:: Exercise instructions ::
Once the line with "Pregled aktivnosti - 4. siječnja 2022." is found in the entries below, print it and each following line exactly, stopping after the line with "Pregled aktivnosti - 11. siječnja 2022."; print nothing else.

[[ Data, beginning ]]

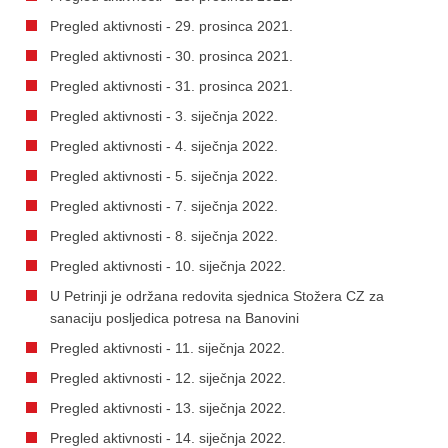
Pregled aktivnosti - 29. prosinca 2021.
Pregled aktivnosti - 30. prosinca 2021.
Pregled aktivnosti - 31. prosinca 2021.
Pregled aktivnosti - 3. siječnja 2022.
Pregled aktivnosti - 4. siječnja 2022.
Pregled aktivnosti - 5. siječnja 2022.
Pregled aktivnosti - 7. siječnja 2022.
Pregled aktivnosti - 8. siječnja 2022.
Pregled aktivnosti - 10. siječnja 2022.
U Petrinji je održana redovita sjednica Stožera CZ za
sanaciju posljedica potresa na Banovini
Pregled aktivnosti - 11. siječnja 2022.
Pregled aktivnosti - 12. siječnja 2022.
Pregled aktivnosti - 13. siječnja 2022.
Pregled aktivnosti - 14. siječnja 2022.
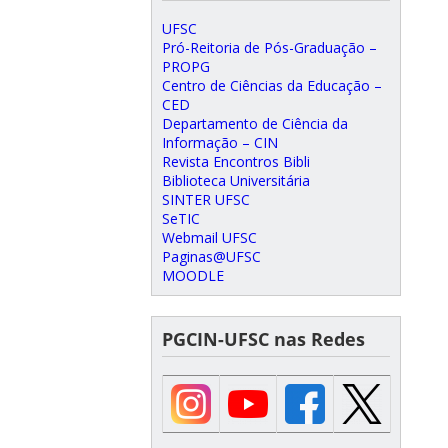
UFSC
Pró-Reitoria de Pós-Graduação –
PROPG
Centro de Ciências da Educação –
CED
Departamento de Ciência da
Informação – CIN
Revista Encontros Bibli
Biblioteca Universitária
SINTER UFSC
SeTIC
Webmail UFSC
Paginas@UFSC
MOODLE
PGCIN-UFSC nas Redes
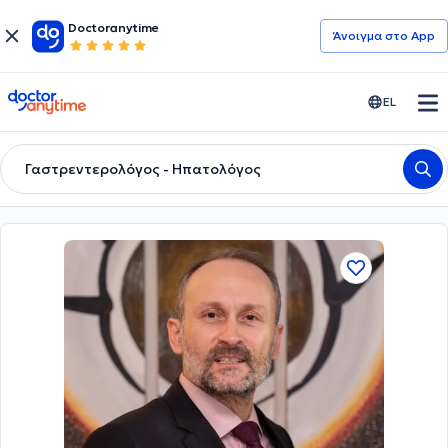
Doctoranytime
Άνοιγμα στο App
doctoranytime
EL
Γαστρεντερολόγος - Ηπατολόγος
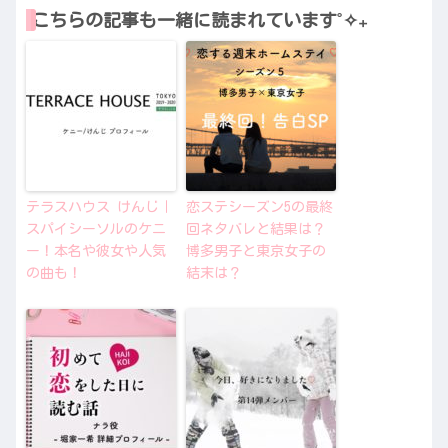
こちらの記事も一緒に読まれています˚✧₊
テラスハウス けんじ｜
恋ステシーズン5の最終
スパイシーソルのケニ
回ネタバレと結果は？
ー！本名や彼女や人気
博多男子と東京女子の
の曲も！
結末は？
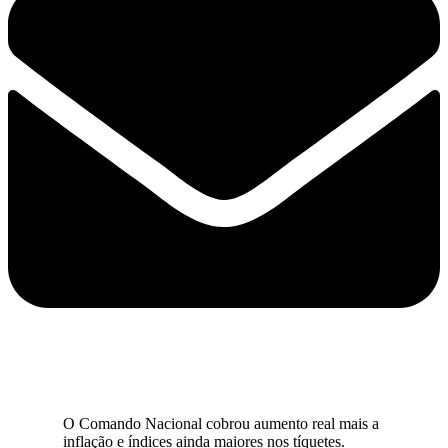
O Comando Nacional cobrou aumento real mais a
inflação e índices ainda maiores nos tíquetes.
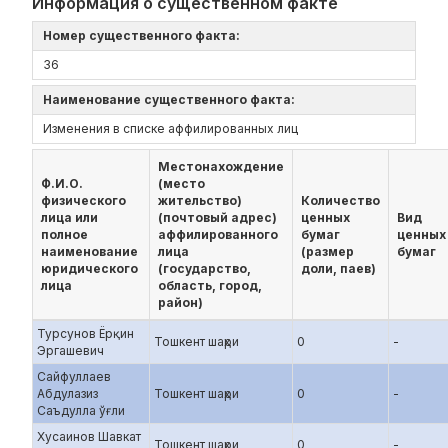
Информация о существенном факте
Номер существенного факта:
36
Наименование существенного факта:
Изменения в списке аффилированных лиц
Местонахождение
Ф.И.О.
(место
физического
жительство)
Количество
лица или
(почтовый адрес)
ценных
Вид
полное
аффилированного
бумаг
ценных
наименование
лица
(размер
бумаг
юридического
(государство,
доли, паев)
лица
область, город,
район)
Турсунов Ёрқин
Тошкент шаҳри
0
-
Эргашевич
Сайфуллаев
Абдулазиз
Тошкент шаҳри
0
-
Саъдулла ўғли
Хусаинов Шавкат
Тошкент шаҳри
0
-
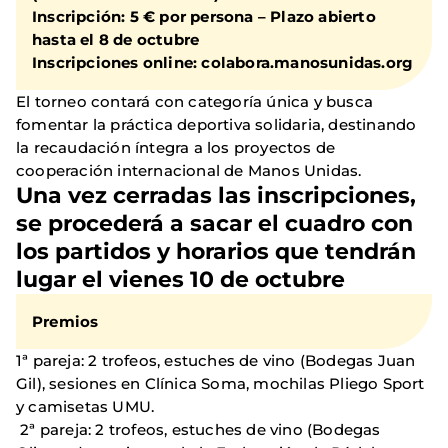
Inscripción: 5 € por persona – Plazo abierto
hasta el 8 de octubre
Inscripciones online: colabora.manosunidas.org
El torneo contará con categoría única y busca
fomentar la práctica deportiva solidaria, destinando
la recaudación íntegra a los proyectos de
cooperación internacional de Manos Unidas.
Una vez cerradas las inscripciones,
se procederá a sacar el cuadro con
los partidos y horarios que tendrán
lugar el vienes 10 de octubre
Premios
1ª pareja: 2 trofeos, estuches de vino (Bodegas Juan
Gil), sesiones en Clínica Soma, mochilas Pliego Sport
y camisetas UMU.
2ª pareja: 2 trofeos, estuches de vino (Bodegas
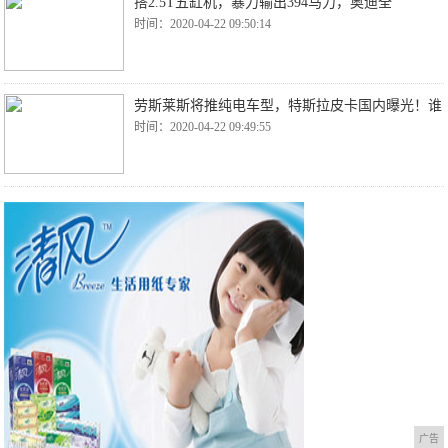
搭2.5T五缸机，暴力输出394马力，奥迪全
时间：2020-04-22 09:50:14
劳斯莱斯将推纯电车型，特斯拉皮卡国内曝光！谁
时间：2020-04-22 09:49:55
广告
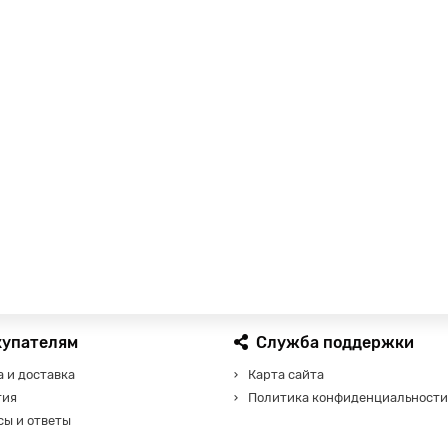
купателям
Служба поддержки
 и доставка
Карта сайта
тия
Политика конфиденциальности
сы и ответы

[[ Data, end ]]

:: Solution ::
Pregled aktivnosti - 4. siječnja 2022.
Pregled aktivnosti - 5. siječnja 2022.
Pregled aktivnosti - 7. siječnja 2022.
Pregled aktivnosti - 8. siječnja 2022.
Pregled aktivnosti - 10. siječnja 2022.
U Petrinji je održana redovita sjednica Stožera CZ za
sanaciju posljedica potresa na Banovini
Pregled aktivnosti - 11. siječnja 2022.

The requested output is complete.